Citywire NMA (04/02/2020) – As concern for the health of the planet continues to grow, more and more people are keen to invest their money in a way that will have a lasting social or environmental impact.

As expected, this is particularly the case for younger people. When Investec asked 2,000 working UK adults, 60% of said they would be comfortable with a proportion of their workplace pension automatically defaulting into environmentally focused investments, a rate that increased to 72% for 18-to-34-year-olds.

For much of this demographic, most of their investments will be held in workplace pensions. According to Ricky Chan, financial planner at London-based IFS Wealth & Pensions, those pensions often only offer a narrow range of investments options to manage costs.

‘One of the biggest challenges we face is creating ESG portfolios for clients who are auto-enrolled in workplace pension schemes,’ he said.

‘There is a cost cap on a lot of workplace pensions, which means the majority of ESG funds have to be stripped out,’ Chan explained. ‘The available choice can be so small that there are no ethical or socially-responsible investment options at all. And those pensions that do offer ESG investment options may only be invested in a specific area of the economy. This puts the rest of the pension at risk if that area tanks.’

All ethical mandates require action from the manager, whether filtering out firms, interviewing with companies or other forms of engagement.

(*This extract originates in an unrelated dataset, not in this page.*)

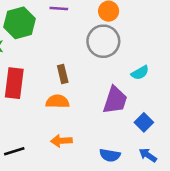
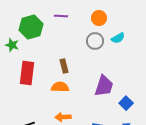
gray circle: (103, 41) -> (95, 41), size x0.7
cyan semicircle: (140, 73) -> (118, 38), moved

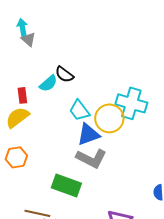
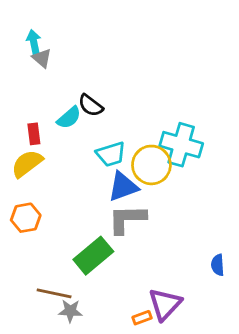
cyan trapezoid: (79, 110) -> (111, 154), turned -70
gray L-shape: (91, 158) -> (127, 219), turned 152
green rectangle: (66, 185) -> (93, 256), turned -60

‘ESG fund managers have had to become a lot more transparent over the last few years. They can’t get away with not actively engaging with their holdings,’ said Chan. ‘Many produce annual reports that demonstrate this engagement, highlight any action they have taken to change companies’ behaviour and explain why they are invested in each holding.’

Defining ‘Ethical’

For clients who want an ethical service, there is another problem: no one’s definition of ‘ethical’ is the same, so it is difficult to accurately predict costs. While some people are happy to accept the flexibility of a diversified portfolio that broadly meets their ethical goals, others are pickier about where their money is invested.

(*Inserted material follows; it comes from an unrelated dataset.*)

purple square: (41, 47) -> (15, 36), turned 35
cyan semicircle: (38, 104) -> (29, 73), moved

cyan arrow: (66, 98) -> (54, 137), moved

‘When we construct client portfolios, it is important to ensure clients are aware there is no black and white definition of “ethical”,’ he said.

‘Most ESG funds have some exclusion policy as a minimum – for example, they won’t invest in gambling, tobacco or weaponry. Some will do more than that, such as channelling money into certain sectors to tackle specific issues.

‘We need to ensure the portfolio isn’t taking too much risk and is well-diversified, and if a client has a lot of exclusions or criteria overlaying that, it makes our job incredibly tough.’